__Task details__. Which lines of the entries hold the string "lassen"? Copy each one.
** Opening Records shown block **
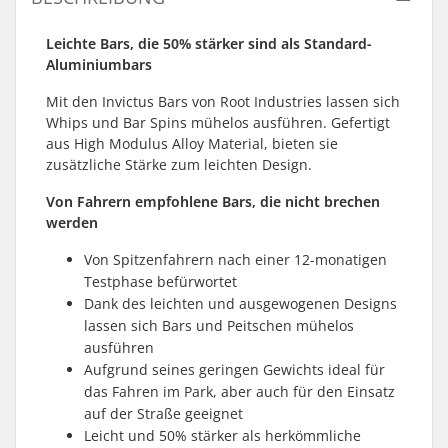
Leichte Bars, die 50% stärker sind als Standard-
Aluminiumbars
Mit den Invictus Bars von Root Industries lassen sich
Whips und Bar Spins mühelos ausführen. Gefertigt
aus High Modulus Alloy Material, bieten sie
zusätzliche Stärke zum leichten Design.
Von Fahrern empfohlene Bars, die nicht brechen
werden
Von Spitzenfahrern nach einer 12-monatigen
Testphase befürwortet
Dank des leichten und ausgewogenen Designs
lassen sich Bars und Peitschen mühelos
ausführen
Aufgrund seines geringen Gewichts ideal für
das Fahren im Park, aber auch für den Einsatz
auf der Straße geeignet
Leicht und 50% stärker als herkömmliche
** Closing Records shown block **
__Solution to the exercise__.
Mit den Invictus Bars von Root Industries lassen sich
lassen sich Bars und Peitschen mühelos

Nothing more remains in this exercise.